油を多用すること、これが中華料理の調理技術の基本となっている。

また、中華料理は複合調理からなり、くずびきした料理が多い。
複合調理とは、ただ焼いたり煮たりするだけでなく、炒めた後から汁をさして煮たり、その仕上げにくずびきをしたり、あるいは揚げた材料に餡かけをするなどの幾つかの調理を重ねることをいう。中華料理ではそのような調理法が大変多い。
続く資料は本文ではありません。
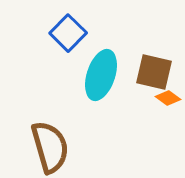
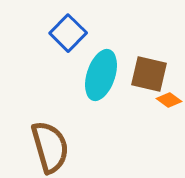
brown square: moved 5 px left, 2 px down
orange diamond: moved 1 px right, 2 px down
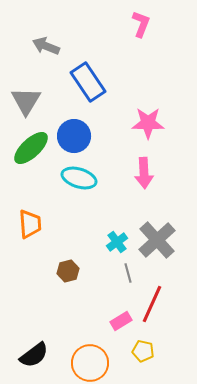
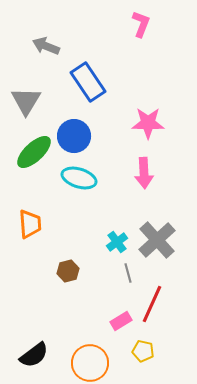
green ellipse: moved 3 px right, 4 px down
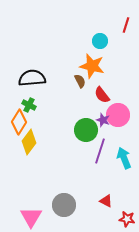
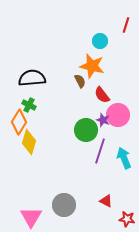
yellow diamond: rotated 20 degrees counterclockwise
中華料理ではとろみのついた仕上げが多いことも大きな特徴である。煮物の仕上げに汁をくずびきしてとろみをつけたり、揚げた材料に濃いめにくずびきした餡をかけたり、あるいはからめたり、水とき片栗粉を加えてくずびきしたスープを作ったりなどである。
その理由は色々あるが、ひとつは、料理を冷めにくくして保温性を高めることである。次が、汁の油分と水分を融和させることである。味を一体化させる目的もある。また、とろりとした光沢をつけることも挙げられる。